Athletics offer an array of benefits and enhancements both at the academic and student engagement levels on a two-year college campus.
From providing countless opportunities for students of all backgrounds, two-year college athletics offer a fast and affordable higher education experience with career paths for everyone. Student-athletes are often presented with increased playing time and stronger one-on-one relationships with coaching staffs and school faculty, while students have more reasons to spend time on campus and exhibit school pride. Graduation rates and diversity continue to climb as two-year college athletics flourish.
Increased enrollment and graduation rates
Athletics can serve as a significant driver of enrollment, with student-athletes accounting for an average of 13% of the student body on college campuses. By participating in sports, students at the two-year college level save money via scholarships and an associate degree, while also being exposed to competition on a national level.
Sport participation builds on time management skills and offers resources for student-athletes to obtain academic assistance and career guidance. Forty percent of all undergraduates in the U.S. attended community colleges and, according to a study by Colby Community College (Kansas) in 2020, student-athletes are 11% more likely to graduate than the general student body. In 2018, the National Center for Education Statistics conducted a study finding that 49% of students who attended a two-year college earned a four-year degree.
Higher student engagement and community involvement
Being part of a team boosts comradery and provides a sense of belonging on campus. Oftentimes, at the two-year college level, student-athletes spend additional time traveling to competitions or practices, creating a further bond between teammates. In these shared experiences, student-athletes are active in the classroom, engaging other students in conversation and experiences.

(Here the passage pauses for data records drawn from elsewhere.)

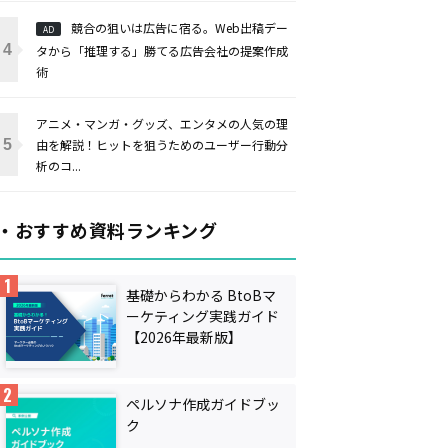
競合の狙いは広告に宿る。Web出稿デー
AD
タから「推理する」勝てる広告会社の提案作成
術
アニメ・マンガ・グッズ、エンタメの人気の理
由を解説！ヒットを狙うためのユーザー行動分
析のコ...
・おすすめ資料ランキング
基礎からわかる BtoBマ
ーケティング実践ガイド
【2026年最新版】
ペルソナ作成ガイドブッ
ク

While many two-year colleges do not offer on-campus housing, sporting events give all students, faculty and staff a team to cheer for and a reason to visit campus for extracurricular events. Outside of campus, athletics builds a sense of belonging for the community and locals. Those that may no longer live nearby, but once did or have ties to the college, could find themselves supporting athletic teams that remind them of their experiences in the area.
Student-athletes exemplify diversity
Individuals from all backgrounds and walks of life participate in college athletics to obtain an education, play the game they love and sharpen life skills. During the 2021-22 academic year, around 30% of all student-athletes participating in the National Junior College Athletic Association (NJCAA) are first-generation college students. Furthermore, close to 29% of the NJCAA student-athlete population is African American and around 15% identify as Hispanic.
In two-year college athletics, there is no age limit for student-athlete participation, however individuals may only compete for two seasons. Student-athletes from all around the world come together for an opportunity to receive a first-class education and college experience, getting exposed to people they otherwise may have never met. Student-athletes can sharpen skills in the classroom, be exposed to diverse studies and people, compete at a high level, and prepare for future educational and sport options. Crossing paths with individuals from different cultures and experiences can expand the desire to succeed as a team.
Recognition on national level
There are many benefits for two-year colleges that have resources to build athletic facilities on campus or nearby. Athletic facilities draw widespread attention to college campuses, while capturing the attention of prospective students and athletes. Athletics bring local and national stakeholders to schools, improving the surrounding community and school system.
Many student-athletes go on to play at the highly competitive four-year level and beyond that, at the professional level, drawing national attention to their academic and athletic start. Former NJCAA student-athletes such as Tyreek Hill (football), Jessica McDonald (women’s soccer), Andy Pettitte (baseball), Sheryl Swoopes (women’s basketball), Jimmy Butler (men’s basketball), and Brittney Reese (women’s track and field) got their start in professional sports at the two-year college level, attracting national attention back to the programs.
As two-year college sports continue to grow, national championships and accomplishments are being placed on prominent sports networks, news stations and social media platforms, enhancing the school image and unveiling more opportunities.